Она, словно сразу же проникнувшись моими ощущениями, – в новоанглийском стиле, – не удостоила эту реплику ответом. Но она нервничала. Я не просто чувствовал это, а знал. Алиса держала меня за руку, мы стояли рядом, бок о бок, – как влюбленные подростки, – и я подумал, что это происходит с нами впервые за несколько лет. Глянул на нее. Прядь волос, отделившаяся от идеального пробора – сколько себя помню, себя, и всех своих любовниц, только Алиса умела заклинать свои волосы, как ведьма – змей, – безусловно, по воле создательницы прически, легла на щеку. Как я люблю. Римский профиль – не римлянки, но римлянина, – достоинство, надменность и изящество в каждой черте. Ни одной морщины в тридцать семь лет. Ни намека на морщины. Говорят, женщину выдают шея и руки. Что же, вздумай вы выпытать у них возраст Алисы. вам бы пришлось пойти и на испытание водой и огнем. Они выдавали лишь ее двадцатилетний возраст. Мою жену все время клеили студенты – именно, как ровесницу. Надеюсь, подумал я, там не будет студентов.
Я испытал горечь – буквально, во рту, как после трех-четырех литров плохого пива, поднимающихся по глотке вверх, наполнить ноздри кисловато-горьковатым запахом блевотины, – меня тошнило. Подумал, что слишком поторопился любоваться своей женой, слишком быстро решил, что возможно чудо. Бац, и вы примирились. Так не бывает. Да, мы все еще держались за руки, но дело тут было вовсе не в любви, и даже не в призраках любви, круживших вокруг нас тенями эллинского ада.
Нас сплотило легкое волнение, безусловно.
Я постарался несколько раз глубоко вдохнуть, чтобы изгнать из себя запах горечи, ее вкус. Очистить ноздри. Говорят, если тебе чудятся запахи, то все дело в разложении участков мозга, некстати вспомнил я. Но не сказал. Алиса говорить об этом не желала.
Но мне так хотелось, чтобы она хоть раз – хотя бы раз, всего раз, – восприняла меня не как машину для производства и воспроизводства слов, а как живого человека. Который когда-нибудь умрет и она будет знать. Ха-ха.
Двухэтажный дом, словно списанный с полотен Апдайка, списавшего их со староголландской живописи – белел на холме, с которого открывался вид практически на весь наш небольшой город. По легенде, основанный на семи холмах, он заключал в свои границы всего три. Этот город, как и я, был самозванцем. Итак, три холма вместо семи.

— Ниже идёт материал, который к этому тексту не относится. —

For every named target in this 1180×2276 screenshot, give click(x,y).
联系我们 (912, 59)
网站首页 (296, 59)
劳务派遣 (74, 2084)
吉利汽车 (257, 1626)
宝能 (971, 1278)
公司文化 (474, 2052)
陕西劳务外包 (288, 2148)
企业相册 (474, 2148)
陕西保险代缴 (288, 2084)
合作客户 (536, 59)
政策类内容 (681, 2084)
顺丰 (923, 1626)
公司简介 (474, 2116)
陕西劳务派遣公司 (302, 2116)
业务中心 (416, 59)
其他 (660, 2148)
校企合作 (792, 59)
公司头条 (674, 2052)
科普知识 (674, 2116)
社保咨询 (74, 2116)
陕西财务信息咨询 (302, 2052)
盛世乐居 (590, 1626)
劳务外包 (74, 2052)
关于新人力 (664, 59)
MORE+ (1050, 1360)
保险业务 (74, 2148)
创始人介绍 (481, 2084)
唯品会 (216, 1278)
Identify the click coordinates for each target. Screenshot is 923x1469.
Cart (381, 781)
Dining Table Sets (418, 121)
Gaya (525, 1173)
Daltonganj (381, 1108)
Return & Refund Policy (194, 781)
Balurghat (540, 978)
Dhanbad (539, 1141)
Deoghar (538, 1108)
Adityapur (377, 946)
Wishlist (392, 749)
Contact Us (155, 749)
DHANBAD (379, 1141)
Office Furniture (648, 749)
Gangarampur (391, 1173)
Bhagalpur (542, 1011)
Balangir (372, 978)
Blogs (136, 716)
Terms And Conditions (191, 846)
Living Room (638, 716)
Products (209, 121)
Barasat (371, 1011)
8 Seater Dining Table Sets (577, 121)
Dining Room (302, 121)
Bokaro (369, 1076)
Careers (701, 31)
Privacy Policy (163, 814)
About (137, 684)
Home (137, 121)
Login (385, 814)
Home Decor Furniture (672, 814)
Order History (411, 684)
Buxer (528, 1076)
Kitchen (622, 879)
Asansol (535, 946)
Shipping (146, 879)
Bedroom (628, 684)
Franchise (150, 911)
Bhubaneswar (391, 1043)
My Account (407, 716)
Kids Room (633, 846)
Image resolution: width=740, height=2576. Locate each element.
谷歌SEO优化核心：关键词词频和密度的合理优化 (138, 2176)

Да и то, один из них был искусственным.
Слишком много земли осталось от строек коммунизма, и вот ее вывезли за город, а потом он растекся пролитым на стол кофе, и включил в себя и этот, третий холм. Этот холм, – с домом в новоанглийском стиле на нем, – возвышался посреди довольно большой долины Ботанического сада, опоясавшегося кованой чугунной решеткой с фонарями в старинном стиле. Чтобы пройти, следовало заплатить на входе двум сторожам в военной, почему-то, форме, после чего вы попадали в царство хризантем, роз, тополей, берез, удивительных карликовых груш, плантаций диковинных цветов и даже небольшой земляничной поляны, по которой, – под присмотром рассеянных мамаш – бродили непутевые дети, путаясь в усиках земляники и падая на ее ковер. Но то летом. Осенью же Ботанический сад переживал метаморфозы глаза неверной жены, подбитого, – нет, я никогда не бил Алису – разъяренным мужем.
Парк расцветал всеми мыслимыми от красного цветами – бордовый, фиолетовый, золотой, малиновый, пурпурный, цвета венозной крови, – чтобы со временем дать им потерять свою яркость, и угаснуть в телесном цвете умирающей к зиме природы.